Muitos de nós vivemos nossos dilemas sob tensão cotidiana: Afinal devo obedecer para que Deus me ame e me dê a vida? Ou receber o amor de Deus e, por amá-lo, viver em obediência?
O fariseu buscava numa cartilha: "Quais regras devia seguir?". Jesus, contudo, o conduziu ao amor que gerou a obediência do Samaritano.
1. O Equívoco da Obediência como Mérito (vv. 25-29)
O fariseu conhecia teoria: "Amar a Deus... e ao próximo" (v. 27).
Jesus então pede-lhe a prática: "Faze isso e viverás".
O problema: O ser humano não consegue obedecer perfeitamente para merecer nada.
A reação: "Justifica-se, perguntando: Quem é o meu próximo?" (v. 29). impondo limites para o seu amor, com regras para obedecer apenas quando lhe fosse conveniente.
Lição: O auto mérito de obedecer para viver nos torna arrogantes. O amor genuíno não pergunta "quem é o meu próximo?", ele se torna próximo de quem precisa.
2. O Amor que Gera Obediência: (vv. 30-35)

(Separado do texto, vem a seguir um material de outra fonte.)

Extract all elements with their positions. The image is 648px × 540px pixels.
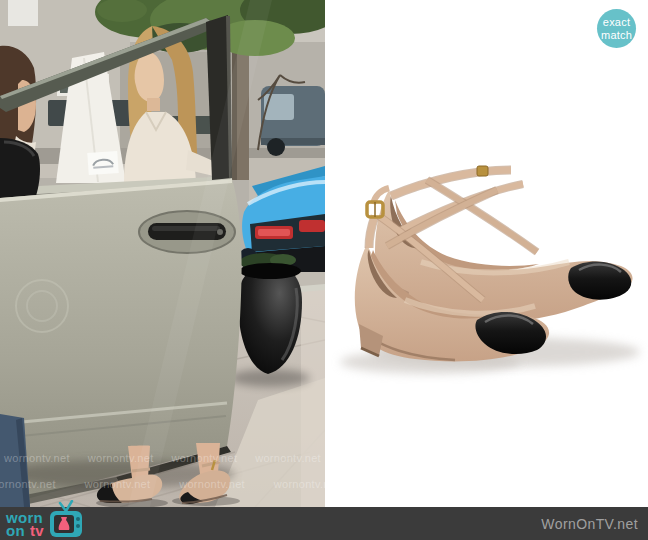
product-illustration [325,0,648,507]
scene-illustration [0,0,325,507]
badge-line2: match [601,29,632,41]
badge-line1: exact [603,16,630,28]
exact-match-badge: exact match [597,9,636,48]
dealer-sign [87,151,118,175]
brand-watermark-text: WornOnTV.net [541,516,638,532]
logo-wordmark: worn on tv [6,511,44,540]
logo-word-on: on [6,524,25,537]
wornontv-logo[interactable]: worn on tv [6,497,83,540]
logo-word-tv: tv [30,524,44,537]
tv-scene-photo: wornontv.networnontv.networnontv.networn… [0,0,325,507]
product-image-flats[interactable] [325,0,648,507]
back-shoe-buckle [477,166,488,176]
wornontv-composite: wornontv.networnontv.networnontv.networn… [0,0,648,540]
footer-bar: WornOnTV.net [0,507,648,540]
tv-with-dress-icon [49,500,83,540]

Jesus narra na história o Sacerdote e o levita — os mestres da "obediência" teórica — passaram de largo. Eles obedeceram a regras rituais de pureza, mas falharam no amor.
Mas o Samaritano: Movido por compaixão (amor), para, cuida e se envolve.
Amor tem que ser prático: O amor não é apenas um sentimento, é ação, é movimento.
A inversão: A obediência à lei divina é o resultado de um coração que é amado por Deus e, por consequência, devolve este amor a Deus e compartilha também com o próximo.
3. Quem é nosso Próximo? (vv. 36-37)
Jesus pergunta: "Quem somos nós nesta história e qual destes três foi o próximo do necessitado?"
"O que usou de misericórdia".
Jesus conclui: "Vá e faça o mesmo pelos seus"
Amar para viver e obedecer é a ordem correta.
Nós amamos porque Deus nos amou primeiro (1 João 4:19). Dele recebemos a vida eterna para viver com graça, pois esse amor nos capacita a obedecer os seus mandamentos.
É tudo sobre Jesus: Jesus é o verdadeiro Bom Samaritano. Nós estávamos caídos, feridos pelo pecado e condenados a morte pela lei. Ele, desprezado por muitos, parou, cuidou das nossas feridas, pagou nossa dívida na cruz e nos restaurou.
Aplicação e Conclusão
Não amamos para "comprar" o favor de Deus. Amamos porque o amor de Deus já nos vivificou mesmo quando ainda estávamos mortos. (EF.2:1-5)
Pare: Não passe longe da necessidade alheia.
Sinta: Peça a Deus mais amor e compaixão.
Aja: O amor prático não faz distinção.
Conclusão: A vida cristã não é obedecer para amar e viver; é amar para viver e obedecer.
Que o Senhor nos dê um coração que ama, viva e obedeça como fruto da graça que dele recebemos, e não sejamos legalistas.
Amemos uns aos outros assim como ele nos amou.